● **Task statement**
Keep the pictures out. Write out every line of the listing exactly.

● **Recorded information**
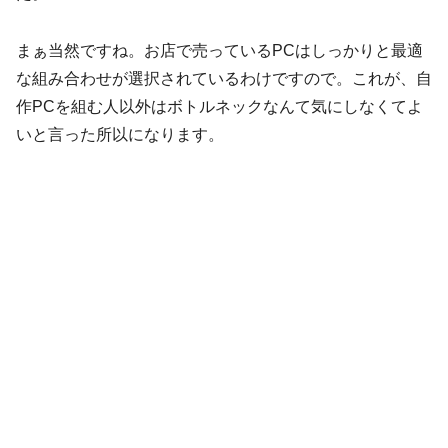
まぁ当然ですね。お店で売っているPCはしっかりと最適
な組み合わせが選択されているわけですので。これが、自
作PCを組む人以外はボトルネックなんて気にしなくてよ
いと言った所以になります。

● **Answer section**
まぁ当然ですね。お店で売っているPCはしっかりと最適
な組み合わせが選択されているわけですので。これが、自
作PCを組む人以外はボトルネックなんて気にしなくてよ
いと言った所以になります。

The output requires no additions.